### GOAL OF THE EXERCISE
Emit the data below verbatim, stripping out any pictures.
GIVEN RECORDS section start
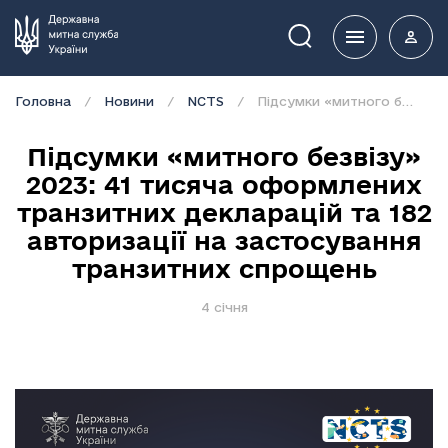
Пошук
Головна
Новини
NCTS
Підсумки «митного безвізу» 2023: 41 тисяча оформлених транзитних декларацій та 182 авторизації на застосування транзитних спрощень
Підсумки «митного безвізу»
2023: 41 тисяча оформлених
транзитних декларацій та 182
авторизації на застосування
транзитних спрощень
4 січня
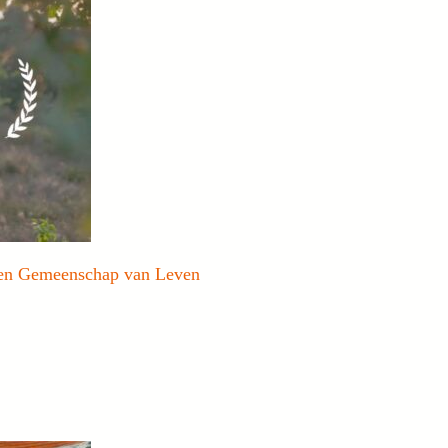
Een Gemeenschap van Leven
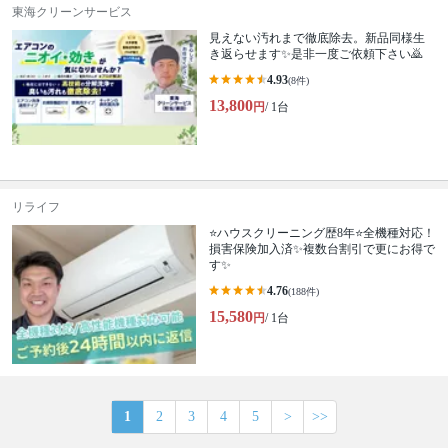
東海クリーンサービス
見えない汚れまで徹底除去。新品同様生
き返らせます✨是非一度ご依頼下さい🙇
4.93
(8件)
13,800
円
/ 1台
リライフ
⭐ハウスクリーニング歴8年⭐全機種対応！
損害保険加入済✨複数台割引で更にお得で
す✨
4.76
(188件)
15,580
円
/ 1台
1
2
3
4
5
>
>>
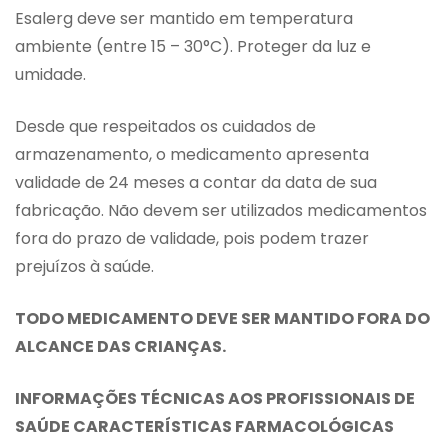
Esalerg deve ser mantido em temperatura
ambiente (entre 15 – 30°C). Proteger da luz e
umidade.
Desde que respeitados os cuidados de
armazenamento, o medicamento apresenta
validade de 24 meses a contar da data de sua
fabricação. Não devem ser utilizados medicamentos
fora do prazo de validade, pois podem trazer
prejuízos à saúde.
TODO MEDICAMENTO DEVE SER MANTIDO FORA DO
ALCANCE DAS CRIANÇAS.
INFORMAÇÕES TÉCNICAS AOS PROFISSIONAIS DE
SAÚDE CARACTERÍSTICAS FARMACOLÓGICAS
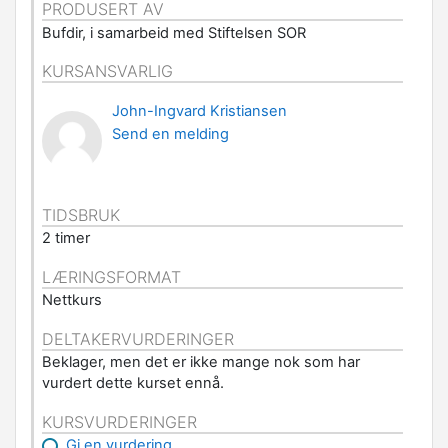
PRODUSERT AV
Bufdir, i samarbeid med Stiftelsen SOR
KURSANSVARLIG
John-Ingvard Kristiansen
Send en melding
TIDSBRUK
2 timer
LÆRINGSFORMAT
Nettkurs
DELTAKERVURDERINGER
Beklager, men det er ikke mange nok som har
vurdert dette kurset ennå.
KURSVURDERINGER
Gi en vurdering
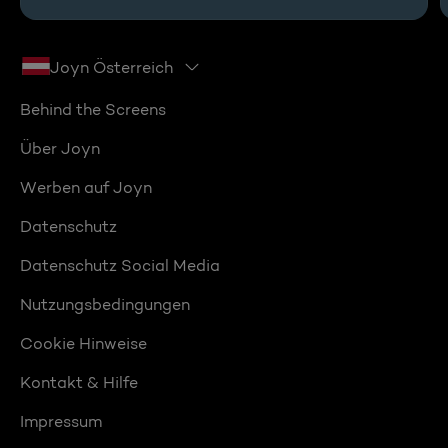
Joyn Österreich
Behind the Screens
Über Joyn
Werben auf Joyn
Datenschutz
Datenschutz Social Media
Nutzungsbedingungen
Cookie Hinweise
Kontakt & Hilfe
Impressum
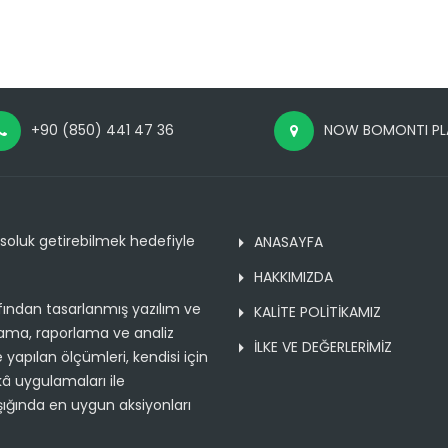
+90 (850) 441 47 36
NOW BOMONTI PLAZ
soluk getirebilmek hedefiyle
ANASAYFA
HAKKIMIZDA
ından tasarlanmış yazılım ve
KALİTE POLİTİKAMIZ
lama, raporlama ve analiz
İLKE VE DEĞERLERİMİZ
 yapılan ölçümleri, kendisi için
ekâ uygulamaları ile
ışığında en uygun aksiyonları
GIVEN RECORDS section end
### ANSWER TO THIS EXERCISE
Пошук
Головна
Новини
NCTS
Підсумки «митного безвізу» 2023: 41 тисяча оформлених транзитних декларацій та 182 авторизації на застосування транзитних спрощень
Підсумки «митного безвізу»
2023: 41 тисяча оформлених
транзитних декларацій та 182
авторизації на застосування
транзитних спрощень
4 січня
Een Gemeenschap van Leven
東海クリーンサービス
見えない汚れまで徹底除去。新品同様生
き返らせます✨是非一度ご依頼下さい🙇
4.93
(8件)
13,800
円
/ 1台
リライフ
⭐ハウスクリーニング歴8年⭐全機種対応！
損害保険加入済✨複数台割引で更にお得で
す✨
4.76
(188件)
15,580
円
/ 1台
1
2
3
4
5
>
>>
Esalerg deve ser mantido em temperatura
ambiente (entre 15 – 30°C). Proteger da luz e
umidade.
Desde que respeitados os cuidados de
armazenamento, o medicamento apresenta
validade de 24 meses a contar da data de sua
fabricação. Não devem ser utilizados medicamentos
fora do prazo de validade, pois podem trazer
prejuízos à saúde.
TODO MEDICAMENTO DEVE SER MANTIDO FORA DO
ALCANCE DAS CRIANÇAS.
INFORMAÇÕES TÉCNICAS AOS PROFISSIONAIS DE
SAÚDE CARACTERÍSTICAS FARMACOLÓGICAS
PRODUSERT AV
Bufdir, i samarbeid med Stiftelsen SOR
KURSANSVARLIG
John-Ingvard Kristiansen
Send en melding
TIDSBRUK
2 timer
LÆRINGSFORMAT
Nettkurs
DELTAKERVURDERINGER
Beklager, men det er ikke mange nok som har
vurdert dette kurset ennå.
KURSVURDERINGER
Gi en vurdering
Joyn Österreich
Behind the Screens
Über Joyn
Werben auf Joyn
Datenschutz
Datenschutz Social Media
Nutzungsbedingungen
Cookie Hinweise
Kontakt & Hilfe
Impressum
+90 (850) 441 47 36
NOW BOMONTI PLAZ
soluk getirebilmek hedefiyle
ANASAYFA
HAKKIMIZDA
ından tasarlanmış yazılım ve
KALİTE POLİTİKAMIZ
lama, raporlama ve analiz
İLKE VE DEĞERLERİMİZ
 yapılan ölçümleri, kendisi için
ekâ uygulamaları ile
ışığında en uygun aksiyonları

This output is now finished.